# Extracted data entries

══════════════════════════════

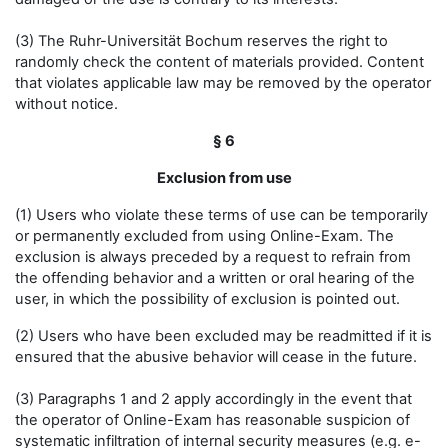
(3) The Ruhr-Universität Bochum reserves the right to
randomly check the content of materials provided. Content
that violates applicable law may be removed by the operator
without notice.
§ 6
Exclusion from use
(1) Users who violate these terms of use can be temporarily
or permanently excluded from using Online-Exam. The
exclusion is always preceded by a request to refrain from
the offending behavior and a written or oral hearing of the
user, in which the possibility of exclusion is pointed out.
(2) Users who have been excluded may be readmitted if it is
ensured that the abusive behavior will cease in the future.
(3) Paragraphs 1 and 2 apply accordingly in the event that
the operator of Online-Exam has reasonable suspicion of
systematic infiltration of internal security measures (e.g. e-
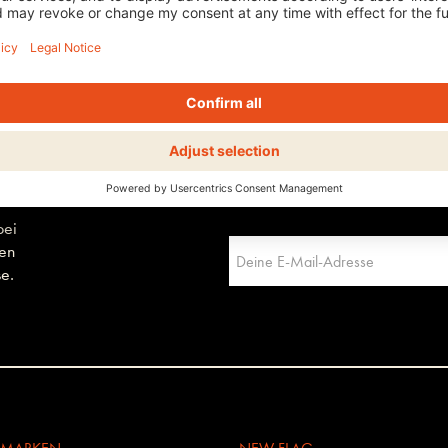
bei
men
se.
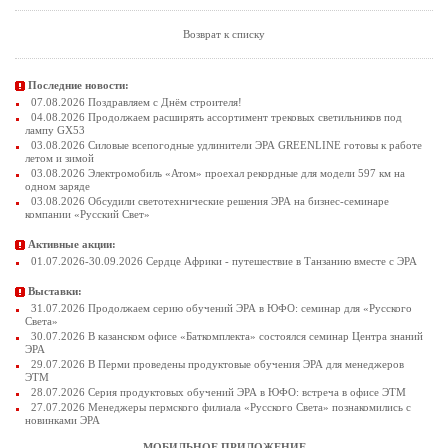
Возврат к списку
Последние новости:
07.08.2026 Поздравляем с Днём строителя!
04.08.2026 Продолжаем расширять ассортимент трековых светильников под
лампу GX53
03.08.2026 Силовые всепогодные удлинители ЭРА GREENLINE готовы к работе
летом и зимой
03.08.2026 Электромобиль «Атом» проехал рекордные для модели 597 км на
одном заряде
03.08.2026 Обсудили светотехнические решения ЭРА на бизнес-семинаре
компании «Русский Свет»
Активные акции:
01.07.2026-30.09.2026 Сердце Африки - путешествие в Танзанию вместе с ЭРА
Выставки:
31.07.2026 Продолжаем серию обучений ЭРА в ЮФО: семинар для «Русского
Света»
30.07.2026 В казанском офисе «Баткомплекта» состоялся семинар Центра знаний
ЭРА
29.07.2026 В Перми проведены продуктовые обучения ЭРА для менеджеров
ЭТМ
28.07.2026 Серия продуктовых обучений ЭРА в ЮФО: встреча в офисе ЭТМ
27.07.2026 Менеджеры пермского филиала «Русского Света» познакомились с
новинками ЭРА
МОБИЛЬНОЕ ПРИЛОЖЕНИЕ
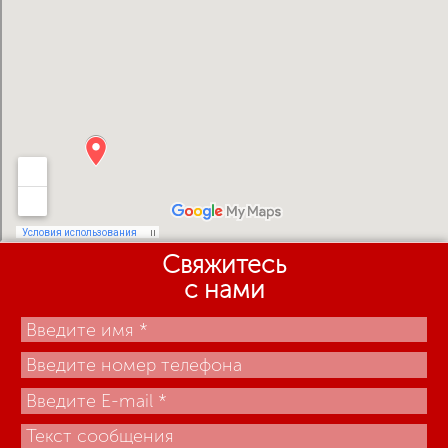
Свяжитесь
с нами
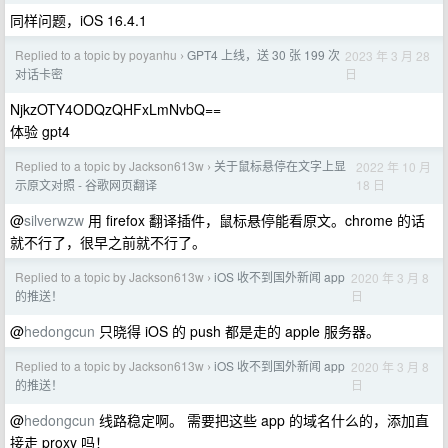
同样问题，iOS 16.4.1
Replied to a topic by poyanhu
GPT4 上线，送 30 张 199 次
2023 年 3 月 28
›
日
对话卡密
NjkzOTY4ODQzQHFxLmNvbQ==
体验 gpt4
Replied to a topic by Jackson613w
关于鼠标悬停在文字上显
2022 年 10 月
›
18 日
示原文对照 - 谷歌网页翻译
@
silverwzw
用 firefox 翻译插件，鼠标悬停能看原文。chrome 的话
就不行了，很早之前就不行了。
Replied to a topic by Jackson613w
iOS 收不到国外新闻 app
2020 年 3 月 8
›
日
的推送！
@
hedongcun
只晓得 iOS 的 push 都是走的 apple 服务器。
Replied to a topic by Jackson613w
iOS 收不到国外新闻 app
2020 年 3 月 8
›
日
的推送！
@
hedongcun
线路稳定啊。 需要把这些 app 的域名什么的，添加直
接走 proxy 吗！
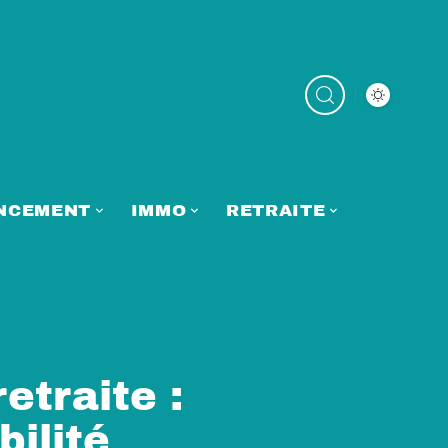
NCEMENT
IMMO
RETRAITE
etraite :
bilité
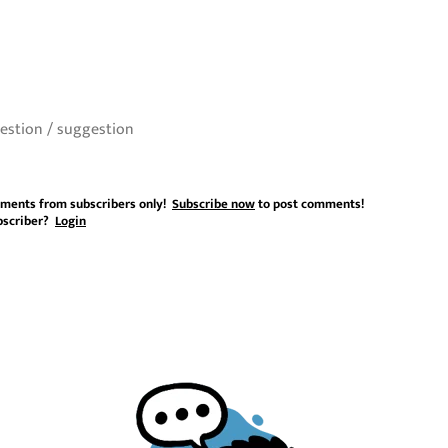
ments from subscribers only!
Subscribe now
to post comments!
bscriber?
Login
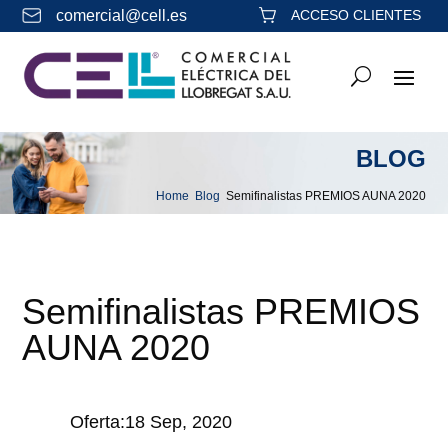
comercial@cell.es
ACCESO CLIENTES
BLOG
Home
Blog
Semifinalistas PREMIOS AUNA 2020
&#x39;
&#x39;
Semifinalistas PREMIOS
AUNA 2020
Oferta:18 Sep, 2020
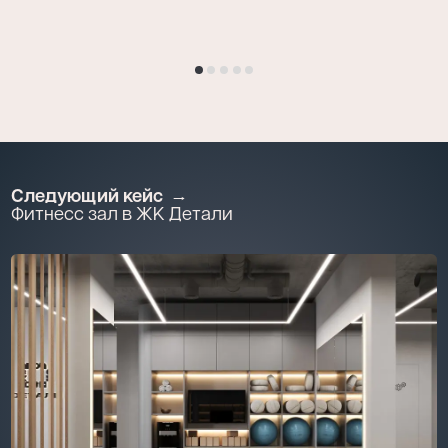
Следующий кейс
Фитнесс зал в ЖК Детали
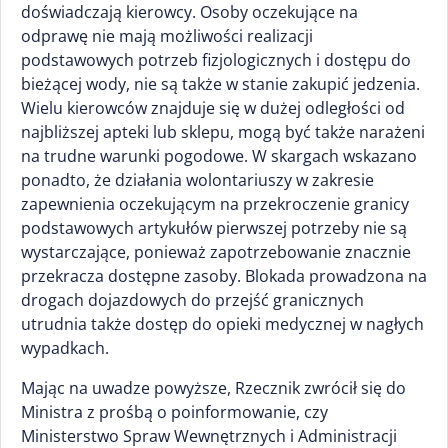
doświadczają kierowcy. Osoby oczekujące na
odprawę nie mają możliwości realizacji
podstawowych potrzeb fizjologicznych i dostępu do
bieżącej wody, nie są także w stanie zakupić jedzenia.
Wielu kierowców znajduje się w dużej odległości od
najbliższej apteki lub sklepu, mogą być także narażeni
na trudne warunki pogodowe. W skargach wskazano
ponadto, że działania wolontariuszy w zakresie
zapewnienia oczekującym na przekroczenie granicy
podstawowych artykułów pierwszej potrzeby nie są
wystarczające, ponieważ zapotrzebowanie znacznie
przekracza dostępne zasoby. Blokada prowadzona na
drogach dojazdowych do przejść granicznych
utrudnia także dostęp do opieki medycznej w nagłych
wypadkach.
Mając na uwadze powyższe, Rzecznik zwrócił się do
Ministra z prośbą o poinformowanie, czy
Ministerstwo Spraw Wewnętrznych i Administracji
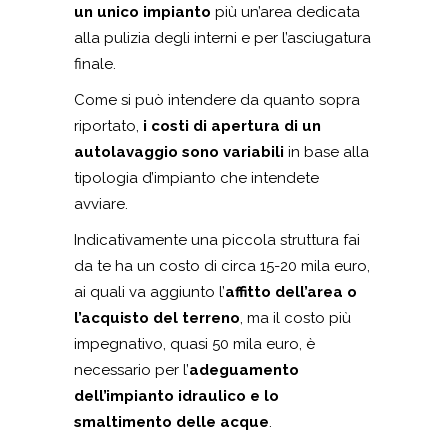
un unico impianto
più un’area dedicata
alla pulizia degli interni e per l’asciugatura
finale.
Come si può intendere da quanto sopra
riportato,
i costi di apertura di un
autolavaggio sono variabili
in base alla
tipologia d’impianto che intendete
avviare.
Indicativamente una piccola struttura fai
da te ha un costo di circa 15-20 mila euro,
ai quali va aggiunto l’
affitto dell’area o
l’acquisto del terreno
, ma il costo più
impegnativo, quasi 50 mila euro, è
necessario per l’
adeguamento
dell’impianto idraulico e lo
smaltimento delle acque
.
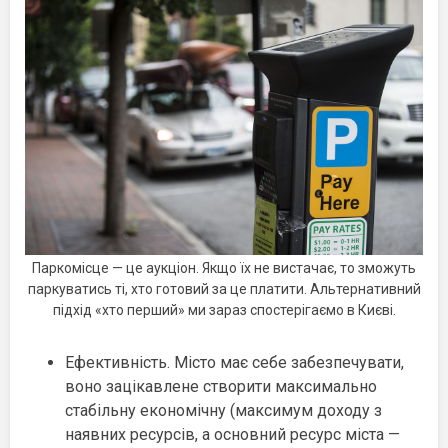
Паркомісце — це аукціон. Якщо їх не вистачає, то зможуть
паркуватись ті, хто готовий за це платити. Альтернативний
підхід «хто перший» ми зараз спостерігаємо в Києві.
Ефективність. Місто має себе забезпечувати,
воно зацікавлене створити максимально
стабільну економічну (максимум доходу з
наявних ресурсів, а основний ресурс міста —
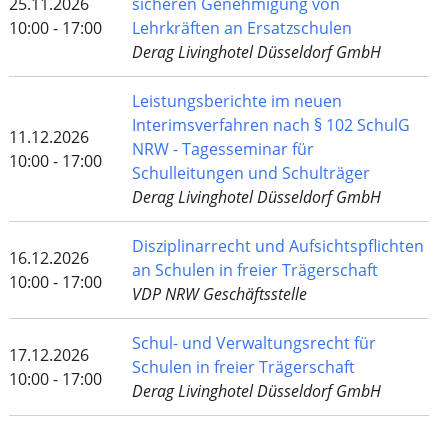
25.11.2026
sicheren Genehmigung von
10:00 - 17:00
Lehrkräften an Ersatzschulen
Derag Livinghotel Düsseldorf GmbH
Leistungsberichte im neuen
Interimsverfahren nach § 102 SchulG
11.12.2026
NRW - Tagesseminar für
10:00 - 17:00
Schulleitungen und Schulträger
Derag Livinghotel Düsseldorf GmbH
Disziplinarrecht und Aufsichtspflichten
16.12.2026
an Schulen in freier Trägerschaft
10:00 - 17:00
VDP NRW Geschäftsstelle
Schul- und Verwaltungsrecht für
17.12.2026
Schulen in freier Trägerschaft
10:00 - 17:00
Derag Livinghotel Düsseldorf GmbH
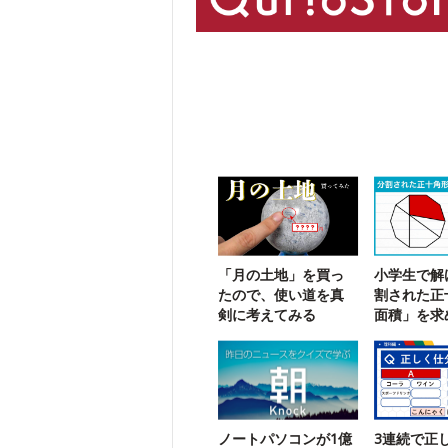
「月の土地」を買っ
小学生で解
たので、使い道を真
割された正
剣に考えてみる
面積」を求
に挑戦！
ノートパソコンが1億
3連続で正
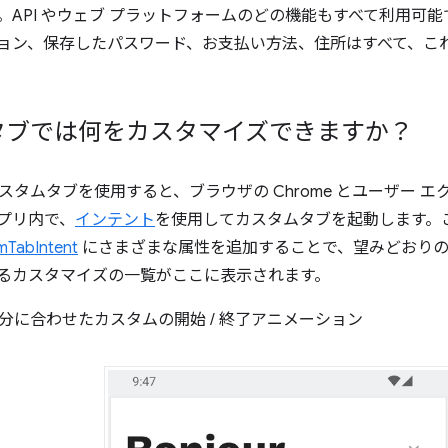
。API やウェブ プラットフォームのどの機能もすべて利用可
ョン、保存したパスワード、お支払い方法、住所はすべて、こ
タブでは何をカスタマイズできますか？
スタムタブを使用すると、ブラウザの Chrome とユーザー 
プリ内で、
インテント
を使用してカスタムタブを起動します。
mTabIntent
にさまざまな属性を追加することで、望みどおりの
るカスタマイズの一覧がここに表示されます。
分に合わせたカスタムの開始 / 終了アニメーション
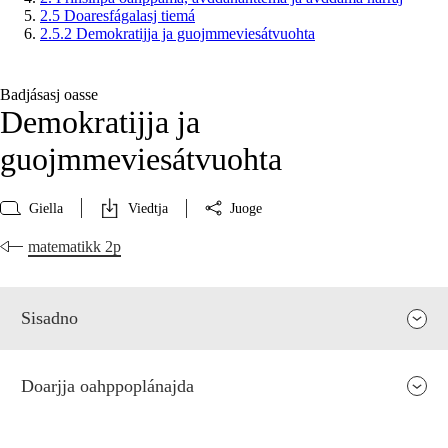
2.5 Doaresfágalasj tiemá
2.5.2 Demokratijja ja guojmmeviesátvuohta
Badjásasj oasse
Demokratijja ja
guojmmeviesátvuohta
Giella
Viedtja
Juoge
matematikk 2p
Sisadno
Doarjja oahppoplánajda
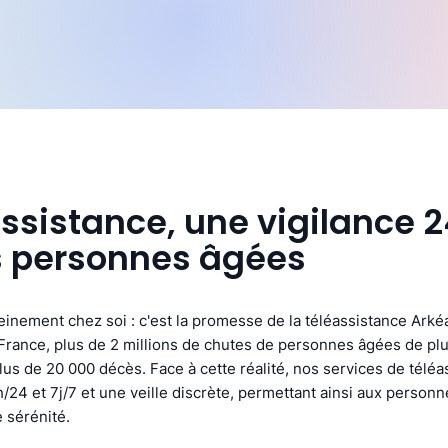
assistance, une vigilance 
s personnes âgées
ereinement chez soi : c'est la promesse de la téléassistance Arké
rance, plus de 2 millions de chutes de personnes âgées de plu
us de 20 000 décès. Face à cette réalité, nos services de téléa
/24 et 7j/7 et une veille discrète, permettant ainsi aux person
 sérénité.​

══════════════════════════════

Repeat only the lines between the top of the entries above and the line containing "(1) Users who", both ends included, without the pictures.

# Solution for this problem
(3) The Ruhr-Universität Bochum reserves the right to
randomly check the content of materials provided. Content
that violates applicable law may be removed by the operator
without notice.
§ 6
Exclusion from use
(1) Users who violate these terms of use can be temporarily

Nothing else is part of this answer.